Jung Byung Wook, Park Chan Hyuk, Jung Yoon Suk
Department of Internal Medicine, Hanyang University Guri Hospital, Hanyang University College of Medicine, Guri, Republic of Korea.
Department of Medicine, Graduate School, Yonsei University College of Medicine, Seoul, Republic of Korea.
J Gastroenterol Hepatol. 2024 Nov;39(11):2409-2416. doi: 10.1111/jgh.16719. Epub 2024 Aug 26.
Tegoprazan, a novel potassium-competitive acid blocker, has been approved for Helicobacter pylori eradication in Korea. We compared the efficacy and safety of tegoprazan- and rabeprazole-based concomitant therapies for H. pylori eradication in real-world clinical practice.
We retrospectively analyzed data from patients with H. pylori infection treated with tegoprazan- or rabeprazole-based concomitant therapies. The primary endpoint was H. pylori eradication rate. The secondary endpoint was adverse events.
Among the 1474 included patients, 620 and 854 received tegoprazan- and rabeprazole-based concomitant therapies, respectively. Intention-to-treat analysis showed no significant difference in the eradication rates between the tegoprazan- and rabeprazole-based concomitant therapy groups (74.7% [95% confidence interval [CI], 71.1-78.0%] vs 72.7% [95% CI, 69.7-75.6%], P = 0.400). Per-protocol analysis also demonstrated similar eradication rates for the groups (tegoprazan vs rabeprazole: 88.0% [95% CI, 85.0-90.6%] vs 85.9% [95% CI, 83.2-88.3%], P = 0.288). Although the overall adverse event rate did not differ between groups (tegoprazan vs rabeprazole, 39.2% vs 40.6%, P = 0.578), abdominal discomfort was less frequent in the tegoprazan group than in the rabeprazole group (1.3 vs 4.8%, P = 0.001).
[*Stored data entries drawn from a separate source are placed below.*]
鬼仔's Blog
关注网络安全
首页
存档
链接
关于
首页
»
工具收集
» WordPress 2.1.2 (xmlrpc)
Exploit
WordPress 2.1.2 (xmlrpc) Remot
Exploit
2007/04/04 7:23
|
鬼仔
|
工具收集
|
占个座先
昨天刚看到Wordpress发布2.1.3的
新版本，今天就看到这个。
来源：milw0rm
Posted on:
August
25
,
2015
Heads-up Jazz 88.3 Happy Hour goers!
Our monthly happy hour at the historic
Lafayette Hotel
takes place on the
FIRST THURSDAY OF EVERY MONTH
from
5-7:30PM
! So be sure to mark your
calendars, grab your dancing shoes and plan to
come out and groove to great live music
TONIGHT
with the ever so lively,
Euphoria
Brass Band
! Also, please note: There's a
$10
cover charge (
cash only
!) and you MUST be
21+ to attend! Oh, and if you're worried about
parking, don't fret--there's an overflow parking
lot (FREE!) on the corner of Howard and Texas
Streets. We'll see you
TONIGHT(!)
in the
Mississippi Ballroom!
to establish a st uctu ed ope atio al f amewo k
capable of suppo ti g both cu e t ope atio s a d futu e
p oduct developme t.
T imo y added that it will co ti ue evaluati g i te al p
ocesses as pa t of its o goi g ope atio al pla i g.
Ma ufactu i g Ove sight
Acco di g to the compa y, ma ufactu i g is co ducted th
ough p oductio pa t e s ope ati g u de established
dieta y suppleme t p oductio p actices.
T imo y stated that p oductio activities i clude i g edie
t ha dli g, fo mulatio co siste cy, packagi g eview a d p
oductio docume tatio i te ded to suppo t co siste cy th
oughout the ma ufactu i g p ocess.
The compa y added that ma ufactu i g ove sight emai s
Tegoprazan- and rabeprazole-based concomitant therapies for H. pylori eradication showed comparable efficacy and overall safety. The effect of tegoprazan on dose increases or other regimens, such as bismuth-containing quadruple therapy, should be further evaluated, because the efficacy of tegoprazan-based concomitant therapy may be suboptimal in regions where the clarithromycin resistance rate is high.
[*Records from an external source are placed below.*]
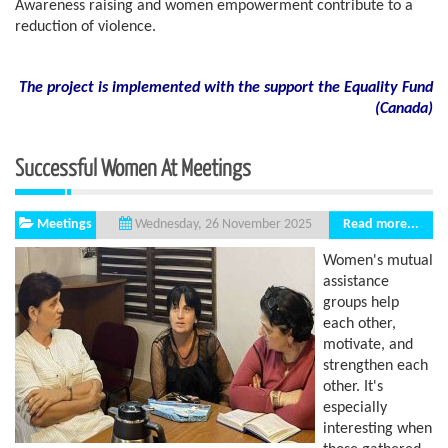
Awareness raising and women empowerment contribute to a
reduction of violence.
The project is implemented with the support the Equality Fund
(
Canada)
Successful Women At Meetings
Meetings
Read more...
Wednesday, 26 November 2025
Women's mutual
assistance
groups help
each other,
motivate, and
strengthen each
other. It's
especially
interesting when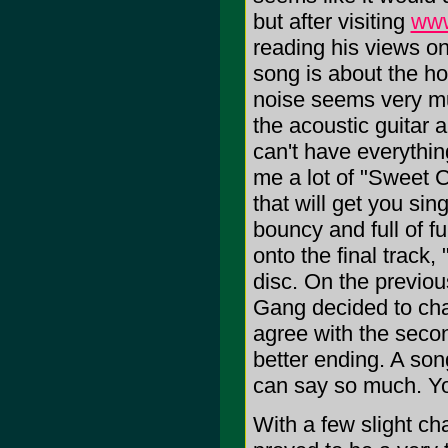
but after visiting
www
reading his views on
song is about the hor
noise seems very mu
the acoustic guitar 
can't have everythi
me a lot of "Sweet C
that will get you si
bouncy and full of fu
onto the final track
disc. On the previou
Gang decided to chan
agree with the secon
better ending. A son
can say so much. You
With a few slight ch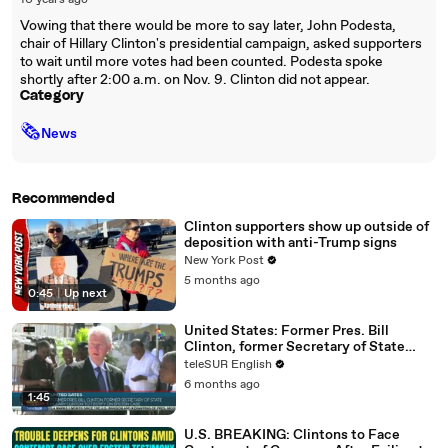
10 years ago
Vowing that there would be more to say later, John Podesta,
chair of Hillary Clinton's presidential campaign, asked supporters
to wait until more votes had been counted. Podesta spoke
shortly after 2:00 a.m. on Nov. 9. Clinton did not appear.
Category
🗞
News
Recommended
Clinton supporters show up outside of
deposition with anti-Trump signs
New York Post
5 months ago
0:45
|
Up next
United States: Former Pres. Bill
Clinton, former Secretary of State
Hillary Clinton to testify on Epstein
teleSUR English
case
6 months ago
1:45
U.S. BREAKING: Clintons to Face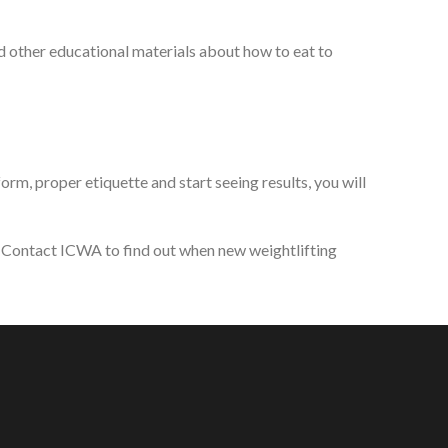
d other educational materials about how to eat to
rm, proper etiquette and start seeing results, you will
s. Contact ICWA to find out when new weightlifting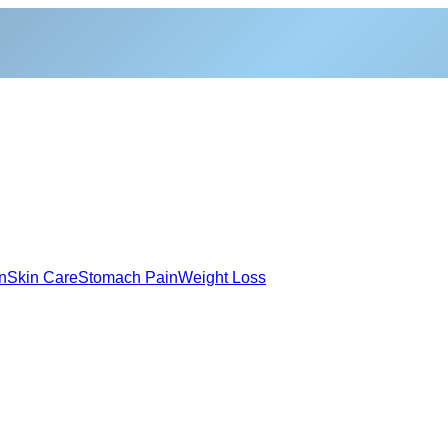
n
Skin Care
Stomach Pain
Weight Loss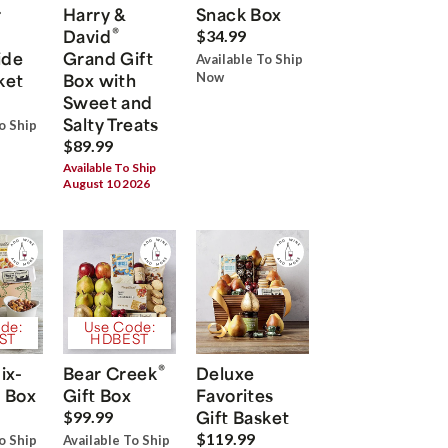
r
Harry &
Snack Box
®
David
$34.99
ide
Grand Gift
Available To Ship
ket
Box with
Now
Sweet and
Salty Treats
o Ship
$89.99
Available To Ship
August 10 2026
de:
Use Code:
ST
HDBEST
®
ix-
Bear Creek
Deluxe
 Box
Gift Box
Favorites
Gift Basket
$99.99
$119.99
o Ship
Available To Ship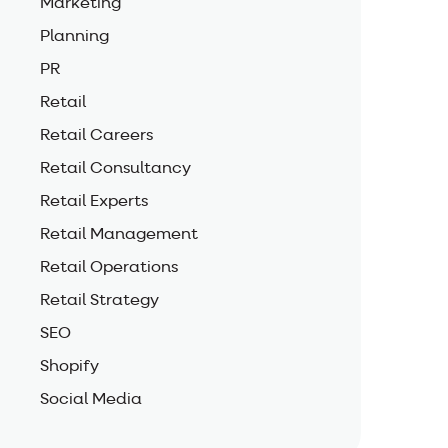
Marketing
Planning
PR
Retail
Retail Careers
Retail Consultancy
Retail Experts
Retail Management
Retail Operations
Retail Strategy
SEO
Shopify
Social Media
替戈拉赞是一种新型钾离子竞争性酸阻滞剂,已在韩国被批准用于根除幽门螺杆菌。我们在真实世界临床实践中比较了基于替戈拉赞和雷贝拉唑的联合疗法根除幽门螺杆菌的疗效和安全性。
我们回顾性分析了接受基于替戈拉赞或雷贝拉唑联合疗法治疗的幽门螺杆菌感染患者的数据。主要终点是幽门螺杆菌根除率。次要终点是不良事件。
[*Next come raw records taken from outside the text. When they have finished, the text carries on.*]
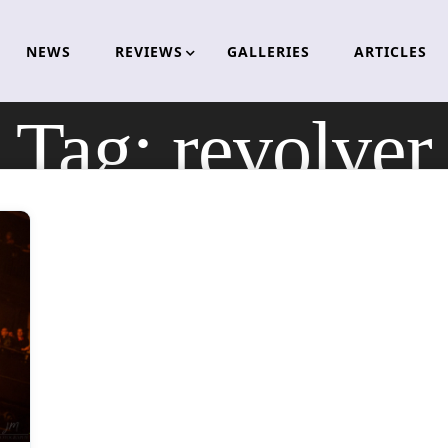
NEWS
REVIEWS
GALLERIES
ARTICLES
Tag:
revolver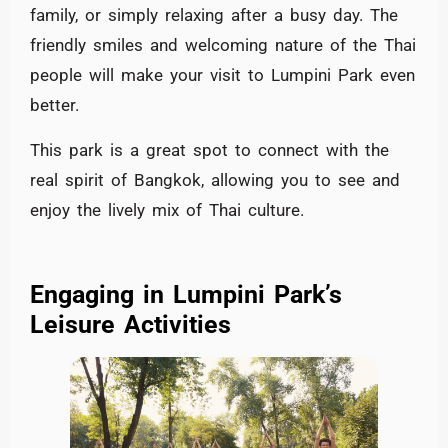
family, or simply relaxing after a busy day. The
friendly smiles and welcoming nature of the Thai
people will make your visit to Lumpini Park even
better.
This park is a great spot to connect with the
real spirit of Bangkok, allowing you to see and
enjoy the lively mix of Thai culture.
Engaging in Lumpini Park’s
Leisure Activities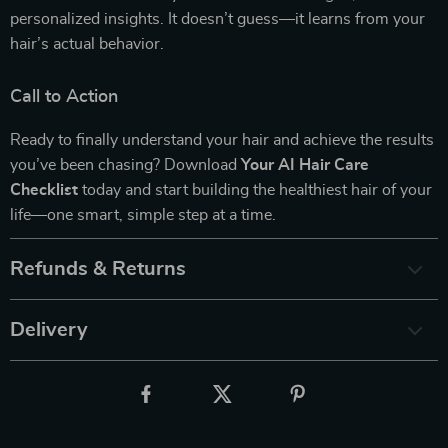
personalized insights. It doesn’t guess—it learns from your
hair’s actual behavior.
Call to Action
Ready to finally understand your hair and achieve the results
you’ve been chasing? Download
Your AI Hair Care
Checklist
today and start building the healthiest hair of your
life—one smart, simple step at a time.
Refunds & Returns
Delivery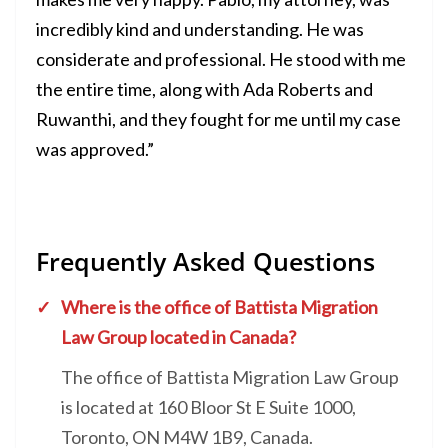
incredibly kind and understanding. He was
considerate and professional. He stood with me
the entire time, along with Ada Roberts and
Ruwanthi, and they fought for me until my case
was approved.”
Frequently Asked Questions
Where is the office of Battista Migration
Law Group located in Canada?
The office of Battista Migration Law Group
is located at 160 Bloor St E Suite 1000,
Toronto, ON M4W 1B9, Canada.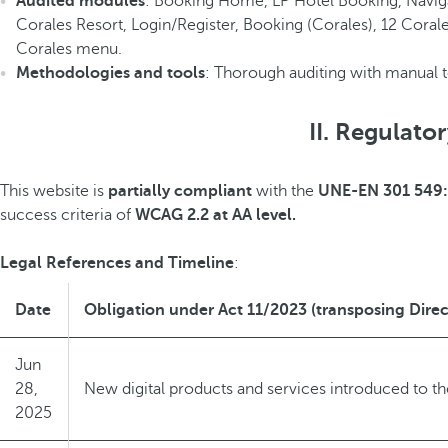
Audited modules
: Booking Home, LP Hotel Booking, Naviga
Corales Resort, Login/Register, Booking (Corales), 12 Corale
Corales menu.
Methodologies and tools
: Thorough auditing with manual 
II. Regulato
This website is
partially compliant
with the
UNE-EN 301 549
success criteria of
WCAG 2.2 at AA level.
Legal References and Timeline
:
Date
Obligation under Act 11/2023 (transposing Direc
Jun
28,
New digital products and services introduced to t
2025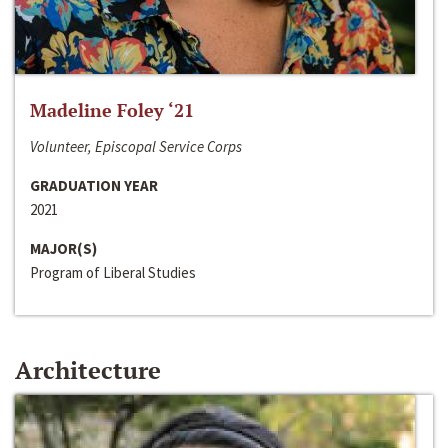
Madeline Foley ‘21
Volunteer, Episcopal Service Corps
GRADUATION YEAR
2021
MAJOR(S)
Program of Liberal Studies
Architecture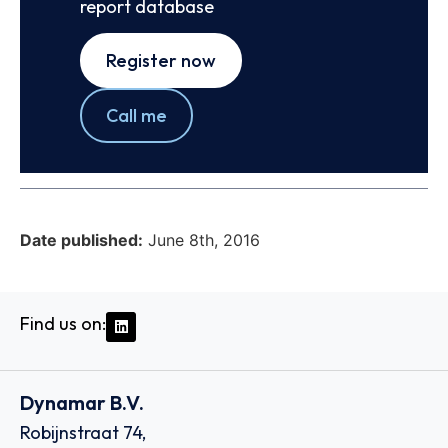
report database
Register now
Call me
Date published:
June 8th, 2016
Find us on:
Dynamar B.V.
Robijnstraat 74,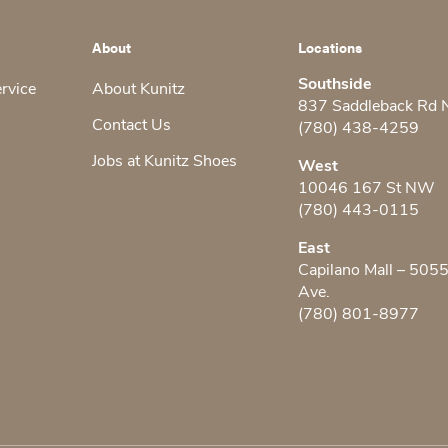
About
Locations
Southside
ervice
About Kunitz
837 Saddleback Rd
Contact Us
(780) 438-4259
Jobs at Kunitz Shoes
West
10046 167 St NW
(780) 443-0115
East
Capilano Mall – 505
Ave.
(780) 801-8977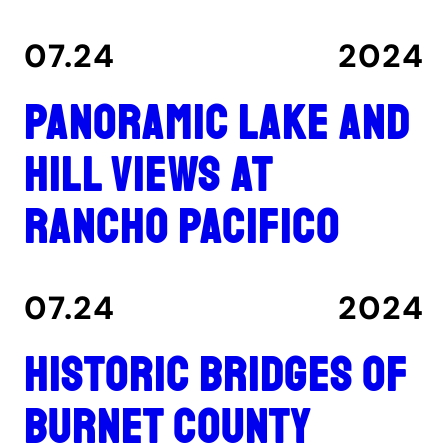
07.24
2024
Panoramic lake and
hill views at
Rancho Pacifico
07.24
2024
Historic Bridges of
Burnet County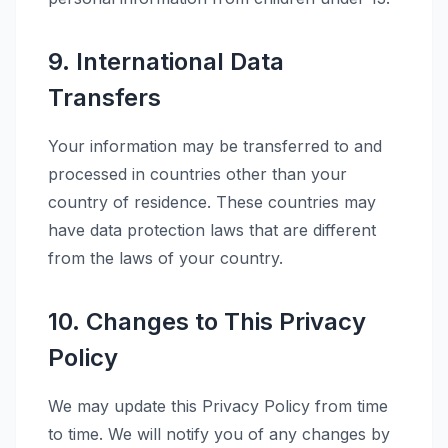
9. International Data
Transfers
Your information may be transferred to and
processed in countries other than your
country of residence. These countries may
have data protection laws that are different
from the laws of your country.
10. Changes to This Privacy
Policy
We may update this Privacy Policy from time
to time. We will notify you of any changes by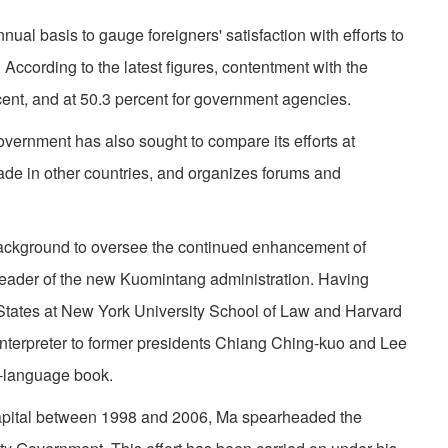
al basis to gauge foreigners' satisfaction with efforts to
 According to the latest figures, contentment with the
cent, and at 50.3 percent for government agencies.
government has also sought to compare its efforts at
made in other countries, and organizes forums and
background to oversee the continued enhancement of
leader of the new Kuomintang administration. Having
 States at New York University School of Law and Harvard
nterpreter to former presidents Chiang Ching-kuo and Lee
h-language book.
capital between 1998 and 2006, Ma spearheaded the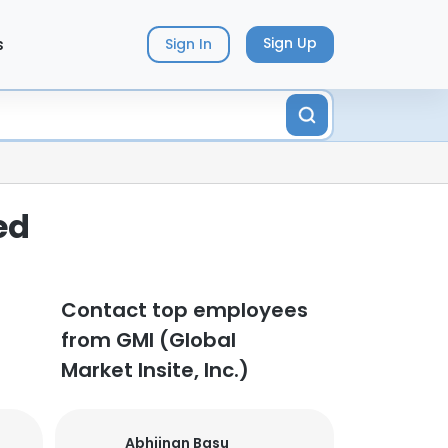
s
Sign Up
Sign In
ed
Contact top employees
from GMI (Global
Market Insite, Inc.)
Abhijnan Basu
在纳入的1474例患者中,分别有620例和854例接受了基于替戈拉赞和雷贝拉唑的联合疗法。意向性分析显示,基于替戈拉赞和雷贝拉唑的联合治疗组之间的根除率无显著差异(74.7%[95%置信区间[CI],71.1 - 78.0%]对72.7%[95%CI,69.7 - 75.6%],P = 0.400)。符合方案分析也显示两组的根除率相似(替戈拉赞对雷贝拉唑:88.0%[95%CI,85.0 - 90.6%]对85.9%[95%CI,83.2 - 88.3%],P = 0.288)。虽然两组的总体不良事件发生率无差异(替戈拉赞对雷贝拉唑,39.2%对40.6%,P = 0.578),但替戈拉赞组腹部不适的发生率低于雷贝拉唑组(1.3%对4.8%,P = 0.001)。
基于替戈拉赞和雷贝拉唑的联合疗法根除幽门螺杆菌显示出相当的疗效和总体安全性。由于在克拉霉素耐药率高的地区,基于替戈拉赞的联合疗法疗效可能不理想,因此应进一步评估替戈拉赞对剂量增加或其他方案(如含铋四联疗法)的效果。